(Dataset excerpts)

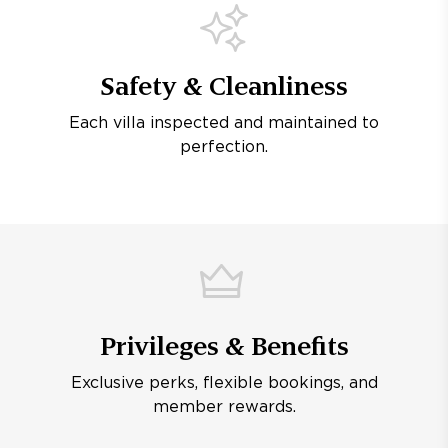
Safety & Cleanliness
Each villa inspected and maintained to
perfection.
Privileges & Benefits
Exclusive perks, flexible bookings, and
member rewards.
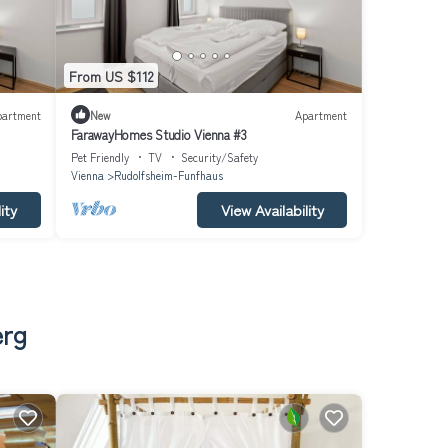
From US $112
partment
New
Apartment
FarawayHomes Studio Vienna #3
Pet Friendly
TV
Security/Safety
Vienna
Rudolfsheim-Funfhaus
ity
View Availability
erg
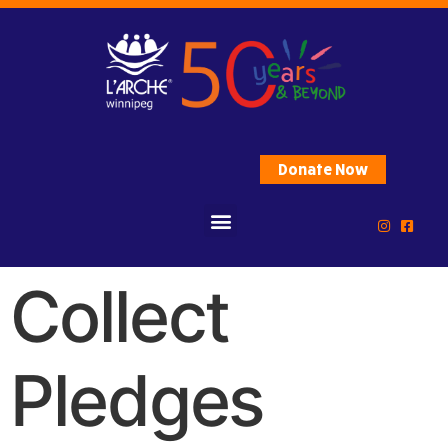
Donate Now
Collect
Pledges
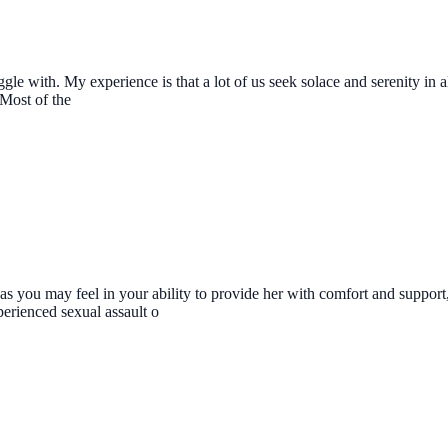
ruggle with. My experience is that a lot of us seek solace and serenity i
 Most of the
s you may feel in your ability to provide her with comfort and support, y
erienced sexual assault o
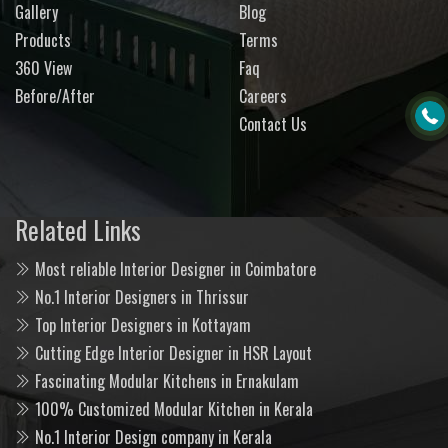
Gallery
Blog
Products
Terms
360 View
Faq
Before/After
Careers
Contact Us
Related Links
Most reliable Interior Designer in Coimbatore
No.1 Interior Designers in Thrissur
Top Interior Designers in Kottayam
Cutting Edge Interior Designer in HSR Layout
Fascinating Modular Kitchens in Ernakulam
100% Customized Modular Kitchen in Kerala
No.1 Interior Design company in Kerala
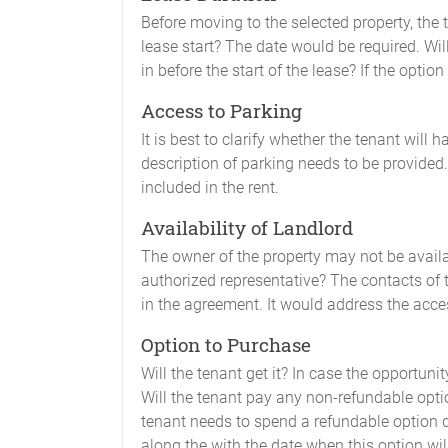
Before moving to the selected property, the t
lease start? The date would be required. Wil
in before the start of the lease? If the optio
Access to Parking
It is best to clarify whether the tenant will h
description of parking needs to be provided. F
included in the rent.
Availability of Landlord
The owner of the property may not be availa
authorized representative? The contacts of 
in the agreement. It would address the acces
Option to Purchase
Will the tenant get it? In case the opportuni
Will the tenant pay any non-refundable optio
tenant needs to spend a refundable option 
along the with the date when this option will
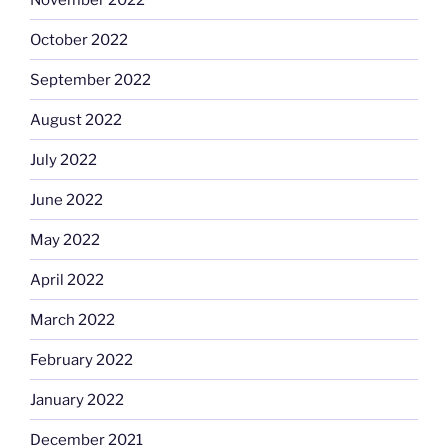
October 2022
September 2022
August 2022
July 2022
June 2022
May 2022
April 2022
March 2022
February 2022
January 2022
December 2021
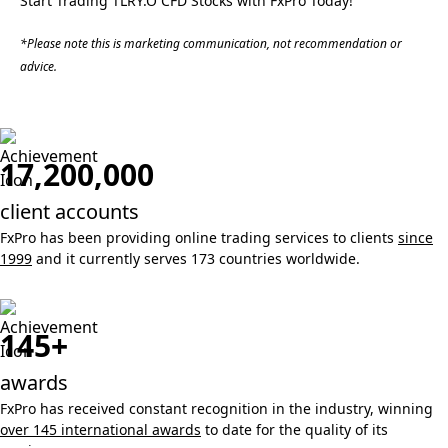
Start Trading TLRY.O CFD Stocks with FxPro Today!
*Please note this is marketing communication, not recommendation or
advice.
17,200,000
client accounts
FxPro has been providing online trading services to clients
since
1999
and it currently serves 173 countries worldwide.
145+
awards
FxPro has received constant recognition in the industry, winning
over 145 international awards
to date for the quality of its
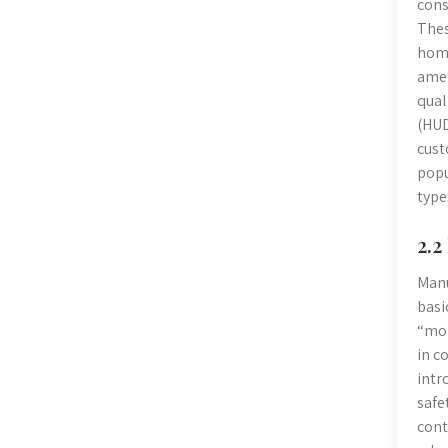
cons
Thes
home
amen
qual
(HUD
cust
popu
type
2.2
Manu
basi
“mob
in c
intr
safe
cont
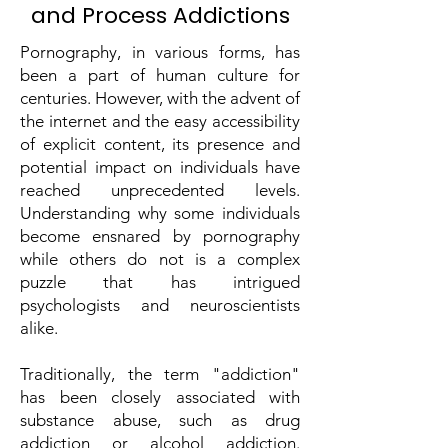
and Process Addictions
Pornography, in various forms, has
been a part of human culture for
centuries. However, with the advent of
the internet and the easy accessibility
of explicit content, its presence and
potential impact on individuals have
reached unprecedented levels.
Understanding why some individuals
become ensnared by pornography
while others do not is a complex
puzzle that has intrigued
psychologists and neuroscientists
alike.
Traditionally, the term "addiction"
has been closely associated with
substance abuse, such as drug
addiction or alcohol addiction.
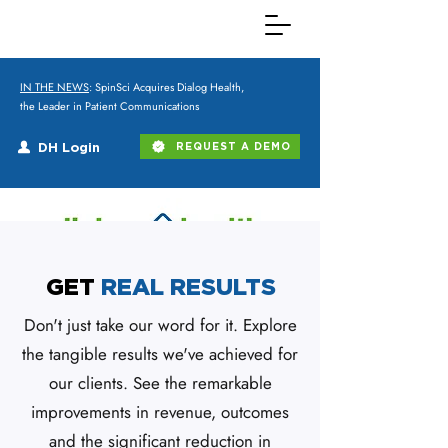
IN THE NEWS
: SpinSci Acquires Dialog Health,
the Leader in Patient Communications
DH Login
REQUEST A DEMO
GET
REAL RESULTS
Don't just take our word for it. Explore
the tangible results we've achieved for
our clients. See the remarkable
improvements in revenue, outcomes
and the significant reduction in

◆ Task ◆
Each line of the data needs to be output exactly, with any image excluded.

◆ Result of the exercise ◆
Safety & Cleanliness
Each villa inspected and maintained to
perfection.
Privileges & Benefits
Exclusive perks, flexible bookings, and
member rewards.
From US $112
partment
New
Apartment
FarawayHomes Studio Vienna #3
Pet Friendly
TV
Security/Safety
Vienna
Rudolfsheim-Funfhaus
ity
View Availability
erg
Donate Now
Collect
Pledges
ruggle with. My experience is that a lot of us seek solace and serenity i
 Most of the
s you may feel in your ability to provide her with comfort and support, y
erienced sexual assault o
Gallery
Blog
Products
Terms
360 View
Faq
Before/After
Careers
Contact Us
Related Links
Most reliable Interior Designer in Coimbatore
No.1 Interior Designers in Thrissur
Top Interior Designers in Kottayam
Cutting Edge Interior Designer in HSR Layout
Fascinating Modular Kitchens in Ernakulam
100% Customized Modular Kitchen in Kerala
No.1 Interior Design company in Kerala
Before moving to the selected property, the t
lease start? The date would be required. Wil
in before the start of the lease? If the optio
Access to Parking
It is best to clarify whether the tenant will h
description of parking needs to be provided. F
included in the rent.
Availability of Landlord
The owner of the property may not be availa
authorized representative? The contacts of 
in the agreement. It would address the acces
Option to Purchase
Will the tenant get it? In case the opportuni
Will the tenant pay any non-refundable optio
tenant needs to spend a refundable option 
along the with the date when this option will
October 2022
September 2022
August 2022
July 2022
June 2022
May 2022
April 2022
March 2022
February 2022
January 2022
December 2021
Start Trading TLRY.O CFD Stocks with FxPro Today!
*Please note this is marketing communication, not recommendation or
advice.
17,200,000
client accounts
FxPro has been providing online trading services to clients
since
1999
and it currently serves 173 countries worldwide.
145+
awards
FxPro has received constant recognition in the industry, winning
over 145 international awards
to date for the quality of its
cons
Thes
home
amen
qual
(HUD
cust
popu
type
2.2
Manu
basi
“mob
in c
intr
safe
cont
and Process Addictions
Pornography, in various forms, has
been a part of human culture for
centuries. However, with the advent of
the internet and the easy accessibility
of explicit content, its presence and
potential impact on individuals have
reached unprecedented levels.
Understanding why some individuals
become ensnared by pornography
while others do not is a complex
puzzle that has intrigued
psychologists and neuroscientists
alike.
Traditionally, the term "addiction"
has been closely associated with
substance abuse, such as drug
addiction or alcohol addiction.
IN THE NEWS
: SpinSci Acquires Dialog Health,
the Leader in Patient Communications
DH Login
REQUEST A DEMO
GET
REAL RESULTS
Don't just take our word for it. Explore
the tangible results we've achieved for
our clients. See the remarkable
improvements in revenue, outcomes
and the significant reduction in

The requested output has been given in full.